Im Anhang ist mein Zusammengestelltes System für insgesamt ~420€ (nein das war Zufall 
Eine gute AMD Graka kaufe ich am Ende des Monats noch einem Kumpel ab. (Readon HD 6950)
Jetzt bräuchte ich nur noch eine Empfehlung für einen Monitor, dieser solle sich im 100€ Raum halten.

Wie oben schon gesagt möchte ich den PC nur für Web, Office ein bisschen LoL und selten auch mal für Videobearbeitung nutzen (Magix, wem es was sagt). Ja zur Videobearbeitung ist er jetzt nicht sonderlich geeignet aber ich denke mit normalen HD-Material sollte er schon klar kommen, da es sich nur um einfaches zusammencutten handeln wird und keine großen After effect Projekte 

Also denkt Ihr, dass das System so in Ordnung ist oder könnte man noch irgendwo Einsparungen machen ohne dabei dramatisch auf Leistung zu verzichten z.B. beim Netzteil damit kenne ich mich jetzt nicht so sehr aus, ob das vielleicht schon zu viel Watt ist oder nicht. Oder vielleicht ist der PC schon allgemein zu overratet für die Sachen, die ich damit vorhabe.

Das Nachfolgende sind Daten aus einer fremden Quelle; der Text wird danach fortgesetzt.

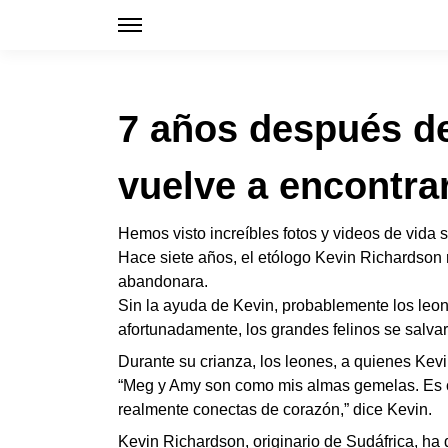
7 años después de 
vuelve a encontrar
Hemos visto increíbles fotos y videos de vida
Hace siete años, el etólogo Kevin Richardson
abandonara.
Sin la ayuda de Kevin, probablemente los leon
afortunadamente, los grandes felinos se salva
Durante su crianza, los leones, a quienes Kevi
“Meg y Amy son como mis almas gemelas. Es 
realmente conectas de corazón,” dice Kevin.
Kevin Richardson, originario de Sudáfrica, ha 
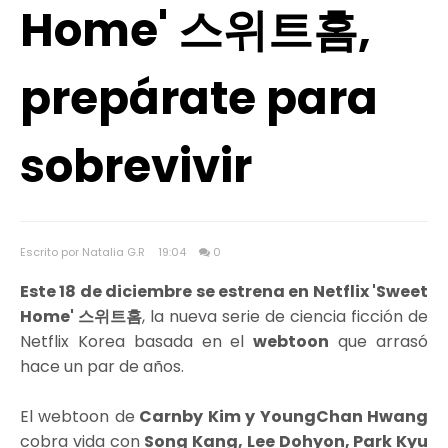
Home' 스위트홈,
prepárate para
sobrevivir
Escrito por Natalia G.R
19:04
0
Este 18 de diciembre se estrena en Netflix 'Sweet
Home' 스위트홈
, la nueva serie de ciencia ficción de
Netflix Korea basada en el
webtoon
que arrasó
hace un par de años.
El webtoon de
Carnby Kim y YoungChan Hwang
cobra vida con
Song Kang, Lee Dohyon, Park Kyu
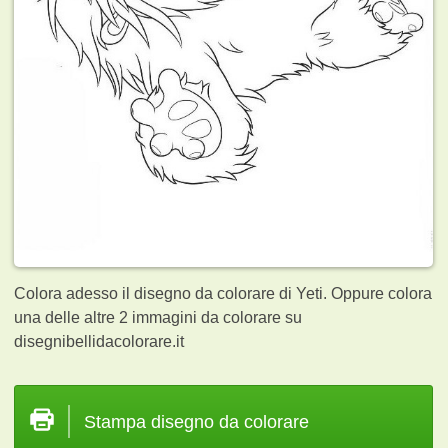
Colora adesso il disegno da colorare di Yeti. Oppure colora
una delle altre 2
immagini da colorare su
disegnibellidacolorare.it
Stampa disegno da colorare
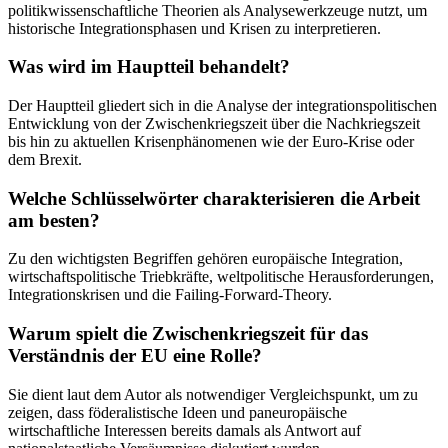
politikwissenschaftliche Theorien als Analysewerkzeuge nutzt, um
historische Integrationsphasen und Krisen zu interpretieren.
Was wird im Hauptteil behandelt?
Der Hauptteil gliedert sich in die Analyse der integrationspolitischen
Entwicklung von der Zwischenkriegszeit über die Nachkriegszeit
bis hin zu aktuellen Krisenphänomenen wie der Euro-Krise oder
dem Brexit.
Welche Schlüsselwörter charakterisieren die Arbeit
am besten?
Zu den wichtigsten Begriffen gehören europäische Integration,
wirtschaftspolitische Triebkräfte, weltpolitische Herausforderungen,
Integrationskrisen und die Failing-Forward-Theory.
Warum spielt die Zwischenkriegszeit für das
Verständnis der EU eine Rolle?
Sie dient laut dem Autor als notwendiger Vergleichspunkt, um zu
zeigen, dass föderalistische Ideen und paneuropäische
wirtschaftliche Interessen bereits damals als Antwort auf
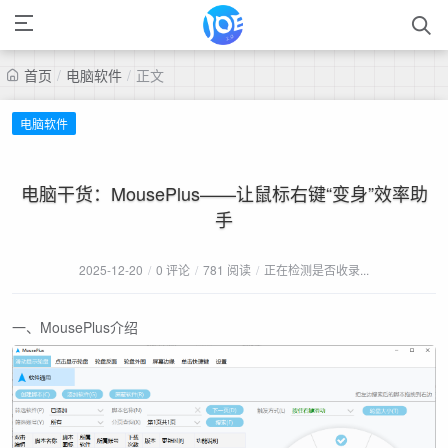
首页
/
电脑软件
/
正文
电脑软件
电脑干货：MousePlus——让鼠标右键“变身”效率助
手
2025-12-20
/
0 评论
/
781 阅读
/
正在检测是否收录...
一、MousePlus介绍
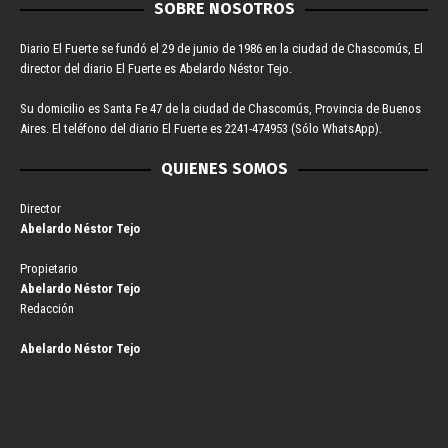
SOBRE NOSOTROS
Diario El Fuerte se fundó el 29 de junio de 1986 en la ciudad de Chascomús, El
director del diario El Fuerte es Abelardo Néstor Tejo.
Su domicilio es Santa Fe 47 de la ciudad de Chascomús, Provincia de Buenos
Aires. El teléfono del diario El Fuerte es 2241-474953 (Sólo WhatsApp).
QUIENES SOMOS
Director
Abelardo Néstor Tejo
Propietario
Abelardo Néstor Tejo
Redacción
Abelardo Néstor Tejo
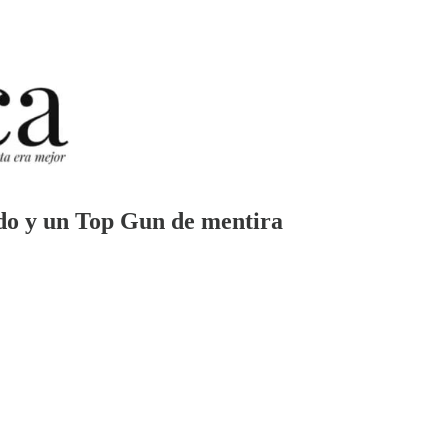
tado y un Top Gun de mentira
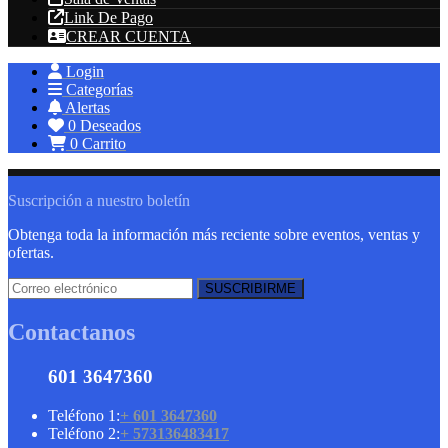
Link De Pago
CREAR CUENTA
Login
Categorías
Alertas
0
Deseados
0
Carrito
Suscripción a nuestro boletín
Obtenga toda la información más reciente sobre eventos, ventas y
ofertas.
Contactanos
601 3647360
Teléfono 1:
+ 601 3647360
Teléfono 2:
+ 573136483417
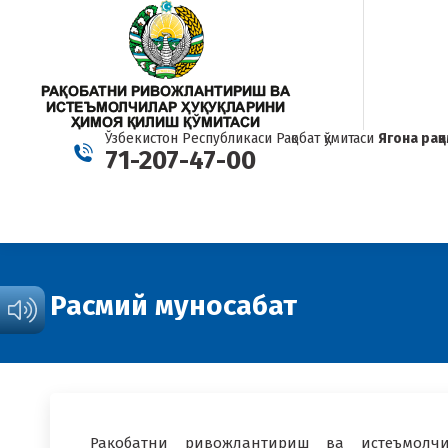
Ўзбекистон Республикаси Рақобат қўмитаси
Ягона рақ
71-207-47-00
Расмий муносабат
Рақобатни ривожлантириш ва истеъмолчи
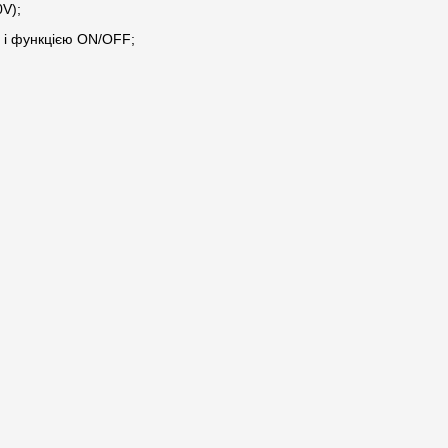
0V);
 і функцією ON/OFF;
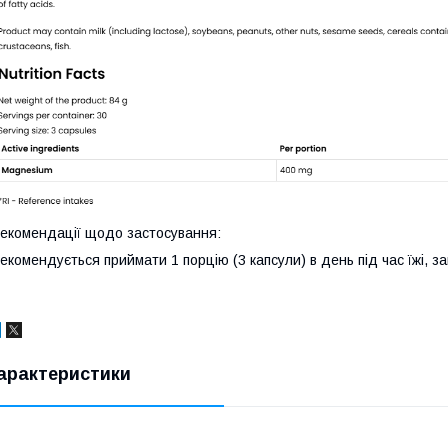
екомендації щодо застосування:
екомендується приймати 1 порцію (3 капсули) в день під час їжі, 
арактеристики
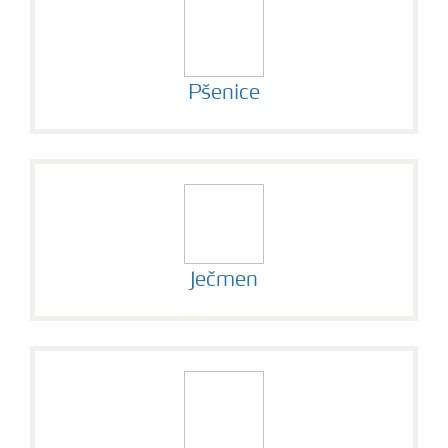
Kontakty
Pšenice
Ječmen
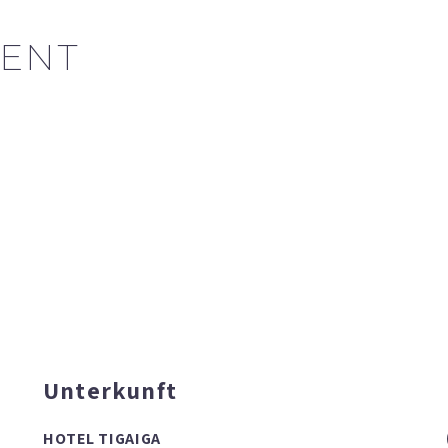
ENT
Unterkunft
HOTEL TIGAIGA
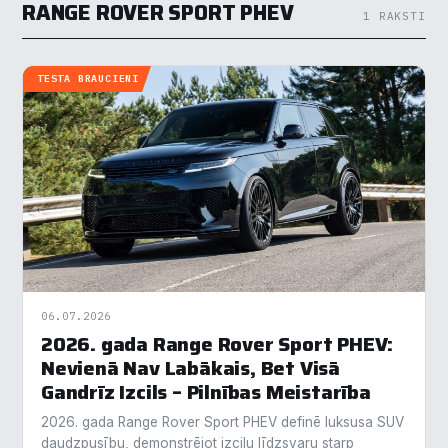
RANGE ROVER SPORT PHEV
1 RAKSTI
TESTA BRAUCIENI
06.07.2026
2026. gada Range Rover Sport PHEV:
Nevienā Nav Labākais, Bet Visā
Gandrīz Izcils – Pilnības Meistarība
2026. gada Range Rover Sport PHEV definē luksusa SUV
daudzpusību, demonstrējot izcilu līdzsvaru starp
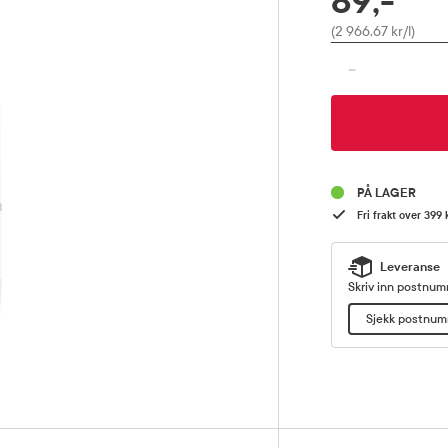
89,-
Pris
(2 966,67 kr/l)
-
PÅ LAGER
Fri frakt over 399 
Leveranse
Skriv inn postnumm
Sjekk postnu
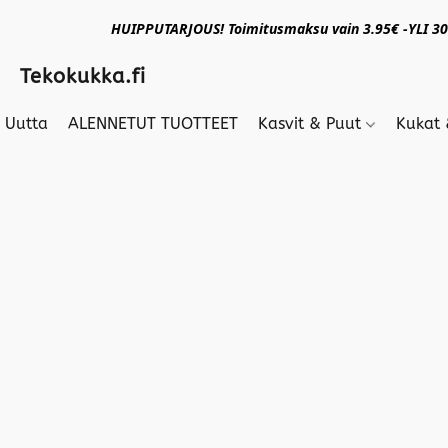
HUIPPUTARJOUS! Toimitusmaksu vain 3.95€ -YLI 30€
Tekokukka.fi
Uutta
ALENNETUT TUOTTEET
Kasvit & Puut
Kukat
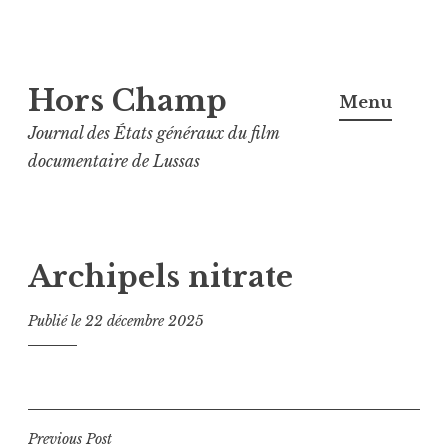
Aller
Hors Champ
au
Menu
contenu
Journal des États généraux du film
principal
documentaire de Lussas
Archipels nitrate
Publié le
22 décembre 2025
Navigation
Previous Post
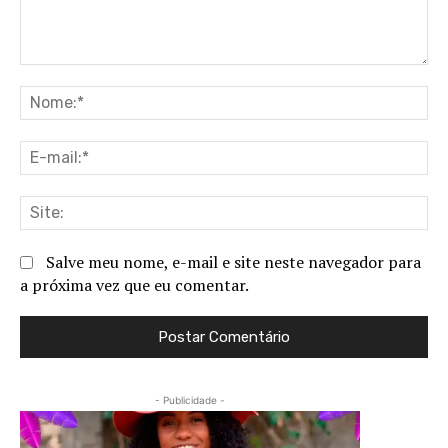
Comentário:
No
E-
ma
Sit
Salve meu nome, e-mail e site neste navegador para
a próxima vez que eu comentar.
- Publicidade -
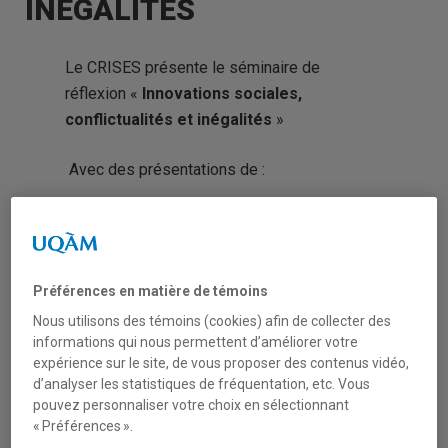
INÉGALITÉS
Le CRISES présente le séminaire de
réflexion «
Innovations sociales,
conflictualités et inégalités
»
Avec des présentations de :
Denyse Côté
Professeure titulaire au dép. de travail
social, UQO ; Directrice de l’Observatoire
Préférences en matière de témoins
sur le développement régional et
Nous utilisons des témoins (cookies) afin de collecter des
l’analyse différenciée selon les sexes
informations qui nous permettent d’améliorer votre
(ORÉGAND)
expérience sur le site, de vous proposer des contenus vidéo,
Paul-André Lapointe
d’analyser les statistiques de fréquentation, etc. Vous
pouvez personnaliser votre choix en sélectionnant
Professeur titulaire au dép. des relations
« Préférences ».
industrielles, Université Laval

Vielen Dank schon einmal im Voraus.

PS: Externe HDD habe ich noch...


----------



## Herbboy (14. Juni 2016)

Also, wirst auf KEINEN Fall 3 Lüfter brauchen. Einer reicht völlig, im Gehäuse ist ja auch einer dabei. Für nen Büro-PC wäre sogar insgesamt nur einer genug, der hinten die Luft rausbläst, und der CPU-Lüfter supportet den Luftzug dazu noch weiter. VOrne wird frische Luft dann allein durch den Druckunterschied eingesaugt. Zudem hat das Mainboard eh nur zwei Lüfteranschlüsse (plus den für den CPU-Lüfter), d.h. wenn du die Lüfter nicht konstant per Netzteil mit Strom betreiben, sondern vom Board auch in Abhängigkeit von der PC-Temperatur steuern lassen willst, dann wären mehr als zwei Lüfter ohnehin keine so gute Idee.

Ich würde aber, weil das Board auch 1x 4Pin PWM für Lüfter hat, einen anderen Lüfter nehmen. zB  den hier be quiet! Pure Wings 2 PWM 120x120x25mm 1500

Beim RAM mal beim Shop nachsehen, ob der 1,5V hat. Das sollte der haben.

Und beim Netzteil: das reicht dicke aus, auch 300W wären genug, allerdings kommt ja noch die Grafikkarte dazu. Daher würde ich kein noch günstigeres nehmen. 


Fürs Videoediting ist der Griff zu einem i5-4460 schon okay. Da hast du im Vergleich zu ner CPU für 100-120€ oder gar nur 40-60€ klare Vorteile. Und für eine AMD R9 wäre eine schwächere CPU als der i5 auch nicht gut, denn eine R9 muss ja mindestens eine R9 270X sein, die ist schon recht ordentlich und würde auch aufwenidgere Games noch packen.


----------



## Badez (14. Juni 2016)

Top schon mal danke!
Das mit den Lüftern habe ich gar nicht gemerkt danke auch dafür 
RAM hat 1,5 bis 1,6V passt also auch. Hier wird mir empfohlen, dass die 8GB RAM nur mit einem 64-Bit Betriebssystem richtig funktionieren... kann ein 32-Bit System nicht den gesamten RAM "anzapfen" oder wie ist das zu verstehen?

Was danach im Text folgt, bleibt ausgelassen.